INTERVIEW: You opened the Versace couture show this past June—26 years after you first started working with the house. Did it feel the same backstage as it did all those years ago?
NAOMI CAMPBELL : For me, absolutely. I didn’t do it for 14 years, and I had to keep my appearance a secret for many months. When I walked in to do my fitting, it just felt like being around the family again, like no love had been lost. Donatella and Allegra—it was her birthday—and all the people that I’ve known for many years. It was very emotional. I had been wishing I could do Versace one more time.
INTERVIEW: If you hadn’t become a model, what do you think you would have done instead?
AMBER VALLETTA: I thought of doing many things. I wanted to be an archeologist at one point, but I was a little kid. I wanted to be a social worker. I don’t think I really had any idea. I don’t even know what would have happened to me had I not become a model. I don’t know if I would have gotten out of Oklahoma. I was so young when things started happening for me and I realized I could make a living. After the first summer modeling, I came home with almost as much money as my mom made in a year—after being away for about two months. I just decided to give it a shot, and if it didn’t work, I was going to go to college.
INTERVIEW: Now you’re 29. Are you ever surprised that you’ve been doing it for so long?
DARIA WERBOWY : Sometimes I am still surprised that I’m a model and that people think I’m good-looking. I’ve gone through a lot of different phases on what I do and why I do it—morally and ethically. I’ve tortured myself about it, especially in dealing with success and money. I just had to learn to look at it as a job, as opposed to identifying myself as a model and thinking of myself as a part of this industry. I just thought, Okay, this is an opportunity to learn and see and meet people. Still, I am a Scorpio and I’m quite competitive. If I’m going to do something, I’m going to do it as best I can. I’m going to give it everything.

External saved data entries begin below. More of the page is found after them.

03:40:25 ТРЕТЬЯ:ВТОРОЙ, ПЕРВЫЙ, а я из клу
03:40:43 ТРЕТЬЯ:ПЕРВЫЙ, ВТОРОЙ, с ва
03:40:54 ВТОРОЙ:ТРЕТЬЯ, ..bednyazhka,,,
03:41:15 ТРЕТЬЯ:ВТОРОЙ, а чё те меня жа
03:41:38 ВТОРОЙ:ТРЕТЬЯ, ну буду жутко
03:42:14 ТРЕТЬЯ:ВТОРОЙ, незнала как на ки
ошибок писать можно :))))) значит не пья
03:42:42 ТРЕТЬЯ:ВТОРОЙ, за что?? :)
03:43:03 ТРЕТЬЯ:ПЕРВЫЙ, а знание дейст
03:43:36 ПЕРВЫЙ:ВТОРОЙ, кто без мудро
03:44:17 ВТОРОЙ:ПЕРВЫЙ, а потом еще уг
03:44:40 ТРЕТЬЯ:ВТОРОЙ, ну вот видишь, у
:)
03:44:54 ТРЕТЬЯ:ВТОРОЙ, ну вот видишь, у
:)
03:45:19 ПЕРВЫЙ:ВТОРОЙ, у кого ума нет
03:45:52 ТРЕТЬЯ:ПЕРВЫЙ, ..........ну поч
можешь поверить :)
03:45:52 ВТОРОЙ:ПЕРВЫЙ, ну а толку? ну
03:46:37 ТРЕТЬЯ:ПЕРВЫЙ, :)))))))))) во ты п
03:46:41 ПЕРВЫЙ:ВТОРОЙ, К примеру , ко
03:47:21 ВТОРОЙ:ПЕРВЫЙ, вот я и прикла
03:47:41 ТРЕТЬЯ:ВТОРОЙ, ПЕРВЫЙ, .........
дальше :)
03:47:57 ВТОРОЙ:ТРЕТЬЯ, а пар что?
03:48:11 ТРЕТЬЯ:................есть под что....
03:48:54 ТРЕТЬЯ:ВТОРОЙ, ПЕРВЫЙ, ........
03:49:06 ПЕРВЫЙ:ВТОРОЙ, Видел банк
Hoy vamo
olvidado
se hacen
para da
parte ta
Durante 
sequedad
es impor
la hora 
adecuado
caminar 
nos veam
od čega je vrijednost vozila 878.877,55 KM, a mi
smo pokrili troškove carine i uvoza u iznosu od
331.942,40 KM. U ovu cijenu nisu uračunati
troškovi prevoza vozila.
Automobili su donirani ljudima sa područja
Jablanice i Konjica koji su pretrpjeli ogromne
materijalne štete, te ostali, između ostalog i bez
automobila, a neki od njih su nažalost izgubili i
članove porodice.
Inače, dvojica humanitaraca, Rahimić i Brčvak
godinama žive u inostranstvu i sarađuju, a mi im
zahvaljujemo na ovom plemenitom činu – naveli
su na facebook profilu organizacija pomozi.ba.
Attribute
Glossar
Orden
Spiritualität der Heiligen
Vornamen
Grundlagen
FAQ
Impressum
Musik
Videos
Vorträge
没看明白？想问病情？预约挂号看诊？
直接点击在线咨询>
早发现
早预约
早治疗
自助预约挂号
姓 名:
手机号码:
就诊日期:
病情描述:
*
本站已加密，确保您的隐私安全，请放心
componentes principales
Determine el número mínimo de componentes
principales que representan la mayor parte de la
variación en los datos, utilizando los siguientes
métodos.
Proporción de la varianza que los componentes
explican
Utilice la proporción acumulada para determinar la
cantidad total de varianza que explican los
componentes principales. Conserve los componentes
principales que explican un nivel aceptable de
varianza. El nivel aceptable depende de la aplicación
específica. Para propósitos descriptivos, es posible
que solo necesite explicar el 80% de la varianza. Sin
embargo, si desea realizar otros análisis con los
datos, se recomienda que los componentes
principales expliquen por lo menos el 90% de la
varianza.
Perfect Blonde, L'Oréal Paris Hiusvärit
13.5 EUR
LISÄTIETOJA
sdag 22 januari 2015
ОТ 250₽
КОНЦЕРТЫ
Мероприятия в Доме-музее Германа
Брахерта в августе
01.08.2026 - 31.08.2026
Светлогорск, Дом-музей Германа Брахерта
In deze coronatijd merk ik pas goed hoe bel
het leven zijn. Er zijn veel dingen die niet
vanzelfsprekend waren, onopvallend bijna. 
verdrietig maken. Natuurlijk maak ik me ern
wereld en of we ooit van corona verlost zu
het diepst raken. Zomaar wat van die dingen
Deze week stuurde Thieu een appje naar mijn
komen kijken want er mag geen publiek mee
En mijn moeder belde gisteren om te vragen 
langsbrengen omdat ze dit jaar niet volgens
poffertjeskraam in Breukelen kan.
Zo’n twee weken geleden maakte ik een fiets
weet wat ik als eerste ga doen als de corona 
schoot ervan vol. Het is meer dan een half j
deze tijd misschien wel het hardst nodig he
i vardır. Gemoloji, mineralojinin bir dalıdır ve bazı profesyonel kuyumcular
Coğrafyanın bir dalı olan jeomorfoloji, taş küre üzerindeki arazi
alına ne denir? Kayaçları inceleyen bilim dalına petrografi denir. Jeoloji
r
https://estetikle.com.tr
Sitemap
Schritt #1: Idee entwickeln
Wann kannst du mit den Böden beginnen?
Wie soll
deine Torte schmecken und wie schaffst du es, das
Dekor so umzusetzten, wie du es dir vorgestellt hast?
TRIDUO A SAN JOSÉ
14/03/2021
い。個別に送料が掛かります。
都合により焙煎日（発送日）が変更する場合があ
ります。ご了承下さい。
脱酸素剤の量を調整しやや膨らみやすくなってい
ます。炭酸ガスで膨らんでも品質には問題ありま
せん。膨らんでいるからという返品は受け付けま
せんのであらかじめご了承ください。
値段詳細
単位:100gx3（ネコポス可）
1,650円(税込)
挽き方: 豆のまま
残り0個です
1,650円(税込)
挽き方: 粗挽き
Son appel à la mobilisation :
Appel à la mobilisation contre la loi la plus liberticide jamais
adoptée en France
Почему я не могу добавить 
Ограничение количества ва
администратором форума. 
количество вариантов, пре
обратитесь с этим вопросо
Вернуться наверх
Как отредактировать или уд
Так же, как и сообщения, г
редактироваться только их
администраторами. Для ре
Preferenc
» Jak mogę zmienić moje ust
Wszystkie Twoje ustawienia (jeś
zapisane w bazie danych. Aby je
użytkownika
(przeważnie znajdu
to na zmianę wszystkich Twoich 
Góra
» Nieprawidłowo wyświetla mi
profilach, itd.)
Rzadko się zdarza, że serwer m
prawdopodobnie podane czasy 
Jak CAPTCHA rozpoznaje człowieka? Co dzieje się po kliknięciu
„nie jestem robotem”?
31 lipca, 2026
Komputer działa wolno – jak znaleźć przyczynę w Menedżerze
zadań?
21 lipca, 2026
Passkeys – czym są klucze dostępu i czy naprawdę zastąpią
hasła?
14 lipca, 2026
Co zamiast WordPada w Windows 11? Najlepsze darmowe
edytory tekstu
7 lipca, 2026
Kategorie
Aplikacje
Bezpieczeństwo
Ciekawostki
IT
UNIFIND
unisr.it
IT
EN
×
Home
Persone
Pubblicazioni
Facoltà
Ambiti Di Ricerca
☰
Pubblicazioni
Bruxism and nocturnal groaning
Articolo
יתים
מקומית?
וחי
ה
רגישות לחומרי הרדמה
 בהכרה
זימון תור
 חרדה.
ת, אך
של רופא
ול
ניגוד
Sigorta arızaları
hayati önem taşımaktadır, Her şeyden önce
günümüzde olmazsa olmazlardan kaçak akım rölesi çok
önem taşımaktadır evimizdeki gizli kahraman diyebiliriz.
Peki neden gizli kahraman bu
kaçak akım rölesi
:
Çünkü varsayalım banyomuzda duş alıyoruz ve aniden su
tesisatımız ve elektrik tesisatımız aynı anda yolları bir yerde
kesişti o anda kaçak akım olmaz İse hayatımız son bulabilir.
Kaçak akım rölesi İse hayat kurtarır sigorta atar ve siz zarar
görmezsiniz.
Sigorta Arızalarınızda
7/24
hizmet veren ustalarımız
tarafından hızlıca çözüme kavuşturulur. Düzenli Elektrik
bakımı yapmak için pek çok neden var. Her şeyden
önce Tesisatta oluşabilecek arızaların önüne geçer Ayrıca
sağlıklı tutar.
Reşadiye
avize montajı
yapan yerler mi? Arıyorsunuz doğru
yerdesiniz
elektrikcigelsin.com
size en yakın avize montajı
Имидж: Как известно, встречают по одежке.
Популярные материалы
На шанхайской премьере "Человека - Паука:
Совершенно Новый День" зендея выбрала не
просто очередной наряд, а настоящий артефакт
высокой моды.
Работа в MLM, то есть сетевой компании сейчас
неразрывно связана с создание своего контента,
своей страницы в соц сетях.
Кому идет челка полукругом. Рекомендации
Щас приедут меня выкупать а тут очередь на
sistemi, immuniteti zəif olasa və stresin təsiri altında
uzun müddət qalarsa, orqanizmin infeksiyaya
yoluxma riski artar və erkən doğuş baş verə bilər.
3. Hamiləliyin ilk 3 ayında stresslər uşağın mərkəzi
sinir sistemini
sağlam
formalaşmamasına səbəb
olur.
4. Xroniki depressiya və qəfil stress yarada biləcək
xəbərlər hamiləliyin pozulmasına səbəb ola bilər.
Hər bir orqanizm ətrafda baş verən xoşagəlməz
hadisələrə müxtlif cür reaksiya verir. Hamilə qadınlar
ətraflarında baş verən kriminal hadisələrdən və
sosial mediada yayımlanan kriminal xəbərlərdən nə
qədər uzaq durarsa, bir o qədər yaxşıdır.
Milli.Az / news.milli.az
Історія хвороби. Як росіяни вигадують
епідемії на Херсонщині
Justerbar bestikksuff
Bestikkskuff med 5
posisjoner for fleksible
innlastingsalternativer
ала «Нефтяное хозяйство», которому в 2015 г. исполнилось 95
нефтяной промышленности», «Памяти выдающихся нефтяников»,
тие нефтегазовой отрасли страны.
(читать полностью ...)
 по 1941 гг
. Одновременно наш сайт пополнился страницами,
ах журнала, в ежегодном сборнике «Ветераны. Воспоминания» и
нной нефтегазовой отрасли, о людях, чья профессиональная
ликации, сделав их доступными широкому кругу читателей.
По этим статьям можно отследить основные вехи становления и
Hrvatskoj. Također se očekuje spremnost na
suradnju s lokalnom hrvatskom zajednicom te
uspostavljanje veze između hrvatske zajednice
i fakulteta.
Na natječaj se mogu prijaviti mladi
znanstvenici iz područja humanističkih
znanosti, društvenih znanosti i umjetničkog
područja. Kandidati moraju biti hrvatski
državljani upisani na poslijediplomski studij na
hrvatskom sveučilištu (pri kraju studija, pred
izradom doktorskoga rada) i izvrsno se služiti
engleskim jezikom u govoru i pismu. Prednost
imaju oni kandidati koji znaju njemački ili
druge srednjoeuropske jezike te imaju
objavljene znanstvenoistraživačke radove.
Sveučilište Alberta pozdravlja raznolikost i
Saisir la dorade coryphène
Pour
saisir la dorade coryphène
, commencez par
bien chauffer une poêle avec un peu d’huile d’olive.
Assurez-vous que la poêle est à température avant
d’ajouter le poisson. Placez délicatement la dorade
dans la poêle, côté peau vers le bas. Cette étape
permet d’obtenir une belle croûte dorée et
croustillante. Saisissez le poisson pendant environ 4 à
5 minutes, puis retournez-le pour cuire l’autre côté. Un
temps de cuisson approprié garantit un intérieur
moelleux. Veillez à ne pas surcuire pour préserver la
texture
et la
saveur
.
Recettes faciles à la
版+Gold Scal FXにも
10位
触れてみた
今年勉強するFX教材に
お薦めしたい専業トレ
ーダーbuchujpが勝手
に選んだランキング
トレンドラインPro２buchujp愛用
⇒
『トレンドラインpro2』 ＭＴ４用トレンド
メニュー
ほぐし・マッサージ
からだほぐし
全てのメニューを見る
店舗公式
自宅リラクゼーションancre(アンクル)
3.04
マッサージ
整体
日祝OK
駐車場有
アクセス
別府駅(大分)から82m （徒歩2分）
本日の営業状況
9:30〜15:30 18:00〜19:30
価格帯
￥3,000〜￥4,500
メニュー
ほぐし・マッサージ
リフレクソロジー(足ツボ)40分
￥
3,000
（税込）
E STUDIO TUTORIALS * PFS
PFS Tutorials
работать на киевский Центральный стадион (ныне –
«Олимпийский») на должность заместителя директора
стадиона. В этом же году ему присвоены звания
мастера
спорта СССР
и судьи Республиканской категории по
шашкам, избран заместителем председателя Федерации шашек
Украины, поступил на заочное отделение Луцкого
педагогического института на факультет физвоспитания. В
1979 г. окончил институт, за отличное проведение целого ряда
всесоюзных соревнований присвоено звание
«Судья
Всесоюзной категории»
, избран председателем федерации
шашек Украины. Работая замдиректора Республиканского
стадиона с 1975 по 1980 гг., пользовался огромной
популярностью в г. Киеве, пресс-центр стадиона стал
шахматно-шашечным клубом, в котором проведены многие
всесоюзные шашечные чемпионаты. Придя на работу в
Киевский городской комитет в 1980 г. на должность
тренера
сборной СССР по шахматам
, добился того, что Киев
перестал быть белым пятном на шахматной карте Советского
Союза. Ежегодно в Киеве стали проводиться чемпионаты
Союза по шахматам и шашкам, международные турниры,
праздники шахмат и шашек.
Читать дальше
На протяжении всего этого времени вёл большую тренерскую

INTERVIEW: You were really the first model where it was acceptable for any kid to put a picture of you up on their bedroom walls—straight girls, gay girls, straight boys, gay boys. Everyone had Kate Moss up and everyone agreed you were beautiful. Before you got into this business, who did you have up on your walls in your bedroom in Croydon?
KATE MOSS : I had David Bowie and Rob Lowe. I had boys. But I met a friend who had Linda Evangelista on her wall. Those famous Peter Lindbergh pictures.
INTERVIEW: You just did an underwear campaign for Calvin Klein, a brand you’ve had a long association with over the years. Then, on the flipside, you also just did the campaign for Jason Wu, a younger designer. How does it feel to be working on those different kinds of projects now?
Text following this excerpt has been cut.